This new research from MIT and ETH Zurich is speeding up the solution of complex optimization problems using artificial intelligence (AI) and machine learning. By using a mixed-integer linear programming (MILP) solver, companies can find the best solution for routing problems more quickly and efficiently. This new data-driven approach can accelerate MILP solvers by 30 to 70 percent without sacrificing accuracy. The research has applications in various fields, including ride-hailing services, electric grid operations, and resource allocation problems.

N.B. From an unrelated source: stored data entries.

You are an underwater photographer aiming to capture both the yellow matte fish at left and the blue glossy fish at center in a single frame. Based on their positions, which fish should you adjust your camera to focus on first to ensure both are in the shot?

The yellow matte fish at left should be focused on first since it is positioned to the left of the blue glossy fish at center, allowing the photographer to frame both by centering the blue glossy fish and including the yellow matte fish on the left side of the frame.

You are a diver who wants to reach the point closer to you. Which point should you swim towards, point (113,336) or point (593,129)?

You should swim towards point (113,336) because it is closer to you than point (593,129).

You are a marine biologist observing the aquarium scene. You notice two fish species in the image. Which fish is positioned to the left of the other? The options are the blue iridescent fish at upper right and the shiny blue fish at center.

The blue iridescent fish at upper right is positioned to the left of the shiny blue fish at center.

The team behind this innovation is also looking to apply this approach to even more complex optimization problems in the future.
Speeding Up Optimization Problems with AI
Companies like FedEx often use specialized software called a mixed-integer linear programming (MILP) solver to efficiently route holiday packages.

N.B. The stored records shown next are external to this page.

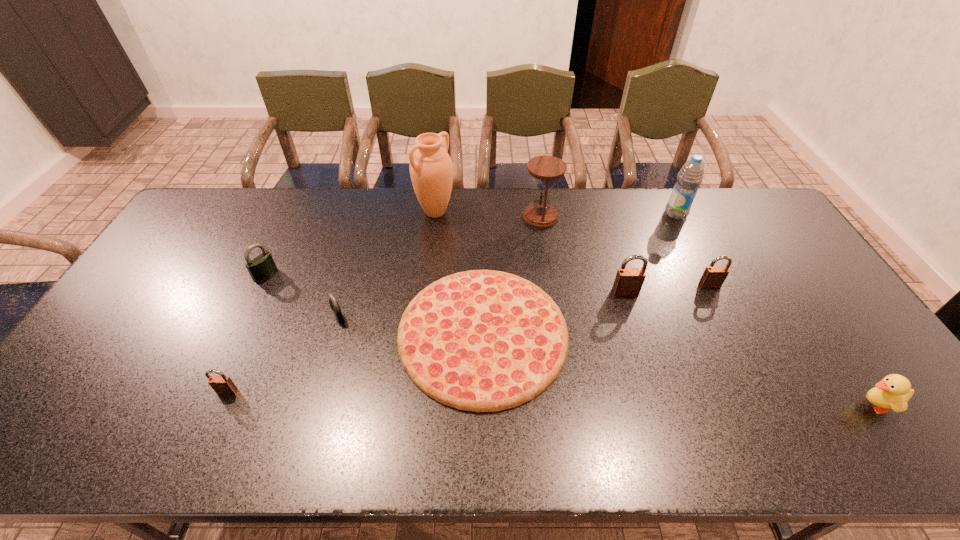 The height and width of the screenshot is (540, 960). Find the location of `vacant space in between the hourglass and the left black padlock`. vacant space in between the hourglass and the left black padlock is located at coordinates (403, 246).

Locate an element on the screen. This screenshot has width=960, height=540. free space between the third padlock from left to right and the nearest brown padlock is located at coordinates (283, 354).

Find the location of a particular element. This screenshot has width=960, height=540. vacant space that is in between the rightmost object and the rightmost brown padlock is located at coordinates (792, 345).

You are a GUI agent. You are given a task and a screenshot of the screen. Output one action in this format:
    pyautogui.click(x=<x>, y=<y>)
    Task: Click on the free spot between the eighth object from right to left and the hourglass
    Image resolution: width=960 pixels, height=540 pixels.
    Given the screenshot: What is the action you would take?
    pyautogui.click(x=440, y=267)

The image size is (960, 540). What are the coordinates of `blank region between the nearer black padlock and the nearest brown padlock` in the screenshot? It's located at (283, 354).

Identify the location of free point between the duckling and the rightmost padlock. This screenshot has height=540, width=960. (792, 345).

The image size is (960, 540). I want to click on vacant area that lies between the farther black padlock and the urn, so click(350, 243).

This screenshot has height=540, width=960. Identify the location of the ninth closest object to the nearest brown padlock. (893, 392).

Locate which object is the sixth closest to the second brown padlock from left to right. Please provide its 2D coordinates. Your answer should be formatted as a tuple, i.e. [(x, y)], where the tuple contains the x and y coordinates of a point satisfying the conditions above.

[(431, 169)]

Select which padlock is the fifth closest to the yellow duckling. Please provide its 2D coordinates. Your answer should be formatted as a tuple, i.e. [(x, y)], where the tuple contains the x and y coordinates of a point satisfying the conditions above.

[(262, 266)]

This software uses generic algorithms to find the best solution, but it can take hours or even days to arrive at a solution, leading to suboptimal results and wasted time.
Using Machine Learning to Solve Complex Problems
Researchers from MIT and ETH Zurich have used machine learning to speed up MILP solvers.
They identified a key intermediate step in MILP solvers that slows down the process and used a filtering technique to simplify this step. Then, they used machine learning to find the optimal solution for a specific type of problem. This approach can be tailored to a company’s own data to get the best solution for their specific problem.
The Future of Optimization with AI
This new data-driven approach has accelerated MILP solvers between 30 and 70 percent without any drop in accuracy. It has potential applications in various industries, and the researchers are looking to apply this approach to even more complex optimization problems in the future.
This research is supported by Mathworks, the National Science Foundation (NSF), the MIT Amazon Science Hub, and MIT’s Research Support Committee.